Charles Ardant du Picq, Etudes sur le combat, Economica, 2004
23 janvier 2005
a pensée militaire européenne doit beaucoup à Ardant du Picq : la concentration sur la dimension humaine de la guerre, dont il s’est fait l’avocat résolu, n’a en rien perdu de son intérêt vital. Cette édition brillamment préfacée et complétée le montre.
Le colonel Charles Ardant du Picq occupe une place à part dans la littérature militaire et stratégique. Tombé à la tête de son régiment d’infanterie en 1870, il a eu le temps de mettre à profit sa longue expérience militaire – il a combattu en Crimée, en Algérie et en Syrie – pour remettre en cause les dogmes de son époque, et rechercher dans l’étude historique comme dans l’analyse opérationnelle les mécanismes qui forgent la victoire ou la défaite. D’un caractère difficile et intransigeant, inflexible en toute circonstance, Ardant du Picq n’a pas connu de son vivant la renommée qui sera la sienne au début du siècle passé, et sa pensée depuis la fin de la Seconde guerre mondiale connaîtra une émulation notable avec les recherches de S. L. A. Marshall.
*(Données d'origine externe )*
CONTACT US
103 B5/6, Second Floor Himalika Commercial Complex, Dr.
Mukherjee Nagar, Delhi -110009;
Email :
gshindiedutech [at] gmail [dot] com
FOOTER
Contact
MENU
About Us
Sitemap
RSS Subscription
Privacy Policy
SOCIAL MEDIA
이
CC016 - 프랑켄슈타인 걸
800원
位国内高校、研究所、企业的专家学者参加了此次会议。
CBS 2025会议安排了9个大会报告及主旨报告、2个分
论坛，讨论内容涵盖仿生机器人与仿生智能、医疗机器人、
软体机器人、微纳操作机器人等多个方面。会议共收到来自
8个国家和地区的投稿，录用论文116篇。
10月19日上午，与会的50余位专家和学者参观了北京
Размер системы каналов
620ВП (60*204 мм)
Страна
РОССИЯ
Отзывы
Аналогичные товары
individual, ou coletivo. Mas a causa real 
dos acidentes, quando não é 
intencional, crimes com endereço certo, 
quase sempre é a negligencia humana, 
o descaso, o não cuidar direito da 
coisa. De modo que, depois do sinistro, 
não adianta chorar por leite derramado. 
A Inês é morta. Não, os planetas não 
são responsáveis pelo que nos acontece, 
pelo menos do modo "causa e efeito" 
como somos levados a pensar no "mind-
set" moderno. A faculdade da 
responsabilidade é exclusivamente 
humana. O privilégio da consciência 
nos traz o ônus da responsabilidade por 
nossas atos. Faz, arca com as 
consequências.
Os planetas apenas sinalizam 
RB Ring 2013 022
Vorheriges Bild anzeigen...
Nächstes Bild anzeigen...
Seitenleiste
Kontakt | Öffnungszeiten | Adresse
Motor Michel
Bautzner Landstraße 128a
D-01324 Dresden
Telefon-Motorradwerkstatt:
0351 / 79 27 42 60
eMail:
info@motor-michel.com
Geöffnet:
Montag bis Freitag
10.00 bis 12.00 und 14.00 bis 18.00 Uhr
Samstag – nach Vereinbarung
Ce livre de 254 pages permet au lecteur de cerner au mieux cette pensée. Les deux parties des textes originaux – et parfois inachevés – écrits par Ardant du Picq forment naturellement le cœur de l’ouvrage, et constituent une étude détaillée du combat antique puis du combat moderne. Cependant, une remarquable préface du professeur Jacques Fremeaux permet également de replacer l’auteur dans son époque et de montrer l’impact de ses réflexions, alors qu’un total de 6 appendices livrent ses textes originaux sur l’emploi de l’infanterie et de ses armes, ainsi que plusieurs récits historiques qui montrent la méthode qu’il a employée pour ses études.
Son propos central, martelé tout au long des pages comme pour mieux secouer l’apathie de ses contemporains, est on ne peut plus clair : ce sont les ressources morales, la volonté, la détermination, la discipline et la solidarité dans les rangs qui décident du combat, et non les ressources matérielles. S’inscrivant résolument en faux contre la théorie dite des gros bataillons, même si Napoléon Ier en assume la paternité, Ardant du Picq explique – à l’aube de la guerre totale – que les masses ne suffisent pas pour l’emporter, et qu’elles peuvent au contraire se révéler contre-productives en favorisant des mouvements de fuite ou de repli inopinés. Une force réduite mais tenace l’emporte sur une force plus grande mais moins résolue.
La reconstitution détaillée de batailles antiques, en l’occurrence Cannes et Pharsale, lui permet de montrer le rôle des facteurs psychologiques au sein des formations, et comment leur fluctuation irrationnelle influe sur leur tenue. En s’attachant à dépeindre la situation du combattant individuel dans le rang, l’auteur préfigure une démarche qui sera celle d’un John Keegan ; il n’hésite pas non plus à contredire les récits historiques sur la bravoure unanime des soldats ou sur les effets supposés du choc, et à montrer la réalité des combats – la cavalerie qui finit par rebrousser chemin, les rangs arrières qui sont les premiers à se débander, ou encore les chefs qui méconnaissent l’importance de la réserve.
Bien entendu, le combat moderne auquel se réfère Ardant du Picq peut nous sembler outrageusement périmé, avec ses notions de rangs continus ou de feux de commandement. Mais ces principes tactiques dépassés avoisinent des principes de conduite tout à fait actuels : en montrant la transformation du combat par l’évolution technologique, et notamment les cadences de tir multipliées des armes d’infanterie, l’auteur souligne les difficultés que pose aux chefs la dispersion des formations, et indique que les guerres se traduisent de plus en plus par des batailles de soldats. Et que plus une force est isolée, plus elle doit être moralement forte – ce qui reste vital à l’âge de la digitalisation des formations.
Ce livre fournit ainsi une contribution majeure à la pensée militaire la plus moderne, car il indique clairement qu’une organisation militaire doit être construite non pas seulement pour maximiser l’efficacité des armes, mais aussi – ou d’abord – dans le but de minimiser l’effet des faiblesses humaines, et notamment de maîtriser la peur. La notion d’esprit de corps, inventée par Ardant du Picq, est née de la nécessité de prendre en compte ces faiblesses humaines et de conserver l’homme au cœur du métier des armes. Le Chef d’état-major de l’armée de terre française, le général Bernard Thorette, ne dit pas autre chose dans son avant-propos au livre, et son hommage en dit long sur l’importance de ce dernier.